The cleric went on to suggest that such an approach was dangerous. “When you build a civilization on the foundation of imitation this means that you determine the development in such a way that it will always be dependent upon those who have given birth to the original and continues to do so” the Patriarch said. “It is dangerous to stay in the lead, at least for adults,” he concluded.
Kirill added that Russia had already known examples of “senseless and often aggressive westernization”, but the true European way was not in copying, but in understanding one’s own European roots and return to these roots with understanding of all particular details in the cultural and historical environment.
The Patriarch stressed that the European civilization was based on two cornerstones – Greco-Roman philosophical traditions and the Biblical Revelation. He then said that the Russian civilization, which is a direct heir to the Byzantine Empire, has managed to keep the tradition for centuries and is still viable.
The head of the Russian Orthodox Church also assured his audience that the Church did not intend to become the official state religion in the Russian Federation. He added that Russia is now one of the most secular countries in Europe and stressed that the Church was not interested even in obtaining the status that some churches possess in various European countries.
This time Kirill did not speak of the alleged concentrated attack on the Russian Orthodox Church, mentioned by him and other top clerics in previous statements.

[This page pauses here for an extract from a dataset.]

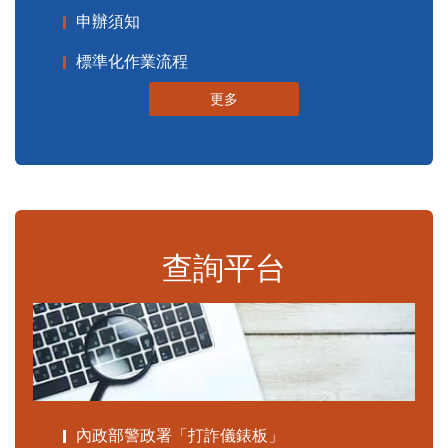
申辦須知
標準化作業流程
更多
查詢平台
內政部警政署「打詐儀錶板」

But the chairman of the Russian Lower House, Sergey Naryshkin, who delivered a speech at the same conference, filled this gap by saying that “when certain forces attempt to play on contradictions inside the society it is very important to know the history of our state, including the last 20 years of it.” Naryshkin apparently meant the revival of all major religions in the Russian Federation following the 70 years of repressions during Soviet times.
Earlier top clerics of the Russian Orthodox Church suggested that some unnamed anti-Christian forces had launched an attack on the Christian Faith, most notably with last year’s ‘punk prayer’ by the girls presenting themselves as the feminist punk band Pussy Riot. Three members of the band were detained, tried and sentenced to two years each for aggravated hooliganism. The sentence caused a wave of protests, including a series of incidents when people desecrated icons and chopped down crosses in various regions of Russia.
This prompted parliament to quickly prepare and start to consider a draft law on insulting believers’ feelings. The current draft suggests that aggravated vandalism should be punished with up to five years in prison. The State Duma promised to approve the bill before the end of the autumn session.